**Exercise**.
Examine each line of the listing below. Copy those in which the string "Stück" appears.

**Record excerpts**.
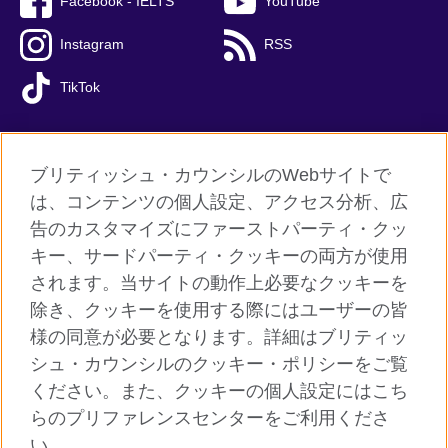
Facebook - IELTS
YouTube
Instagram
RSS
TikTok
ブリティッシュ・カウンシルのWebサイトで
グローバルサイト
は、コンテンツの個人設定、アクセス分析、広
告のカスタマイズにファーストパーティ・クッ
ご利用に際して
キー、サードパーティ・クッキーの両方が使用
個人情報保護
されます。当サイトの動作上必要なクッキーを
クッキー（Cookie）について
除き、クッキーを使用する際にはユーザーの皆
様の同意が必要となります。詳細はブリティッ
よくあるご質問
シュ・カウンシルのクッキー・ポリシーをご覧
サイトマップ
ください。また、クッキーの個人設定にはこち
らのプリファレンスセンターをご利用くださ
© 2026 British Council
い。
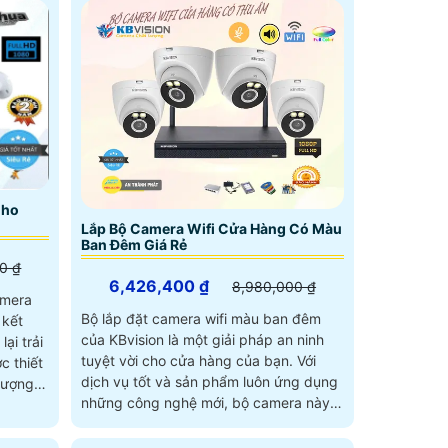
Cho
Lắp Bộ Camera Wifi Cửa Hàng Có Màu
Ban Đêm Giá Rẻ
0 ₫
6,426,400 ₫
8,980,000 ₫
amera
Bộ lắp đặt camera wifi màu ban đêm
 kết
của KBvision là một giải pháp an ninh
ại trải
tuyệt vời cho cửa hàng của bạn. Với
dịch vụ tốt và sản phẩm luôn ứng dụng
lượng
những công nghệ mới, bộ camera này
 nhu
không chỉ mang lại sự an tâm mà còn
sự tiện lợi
* * *
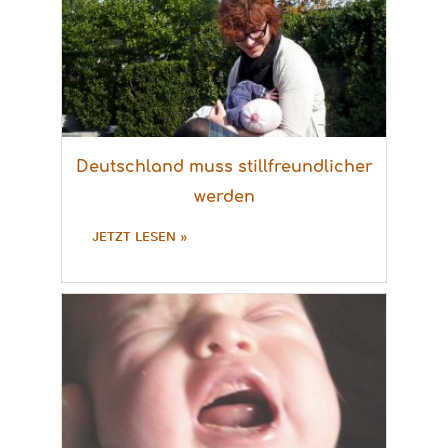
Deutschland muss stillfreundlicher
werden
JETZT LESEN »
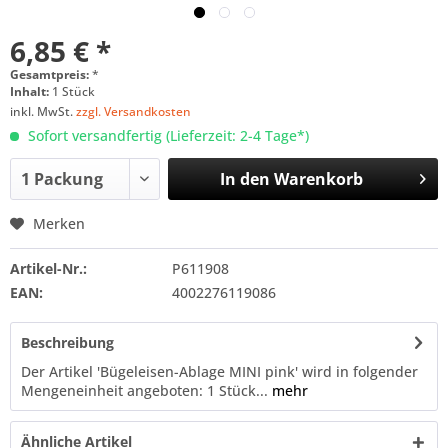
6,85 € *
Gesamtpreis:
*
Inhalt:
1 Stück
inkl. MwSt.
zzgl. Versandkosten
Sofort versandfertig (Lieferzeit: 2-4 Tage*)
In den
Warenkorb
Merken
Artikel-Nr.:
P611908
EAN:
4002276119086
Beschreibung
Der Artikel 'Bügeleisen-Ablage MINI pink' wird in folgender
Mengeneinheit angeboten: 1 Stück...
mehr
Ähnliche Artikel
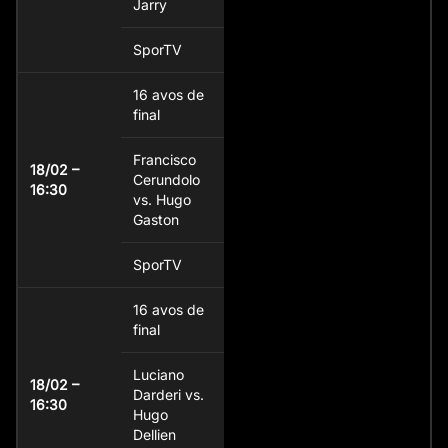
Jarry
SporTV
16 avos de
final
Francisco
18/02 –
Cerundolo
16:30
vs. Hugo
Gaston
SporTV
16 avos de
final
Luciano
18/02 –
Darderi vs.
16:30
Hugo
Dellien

**Response to the exercise**.
1 Stück
Mengeneinheit angeboten: 1 Stück...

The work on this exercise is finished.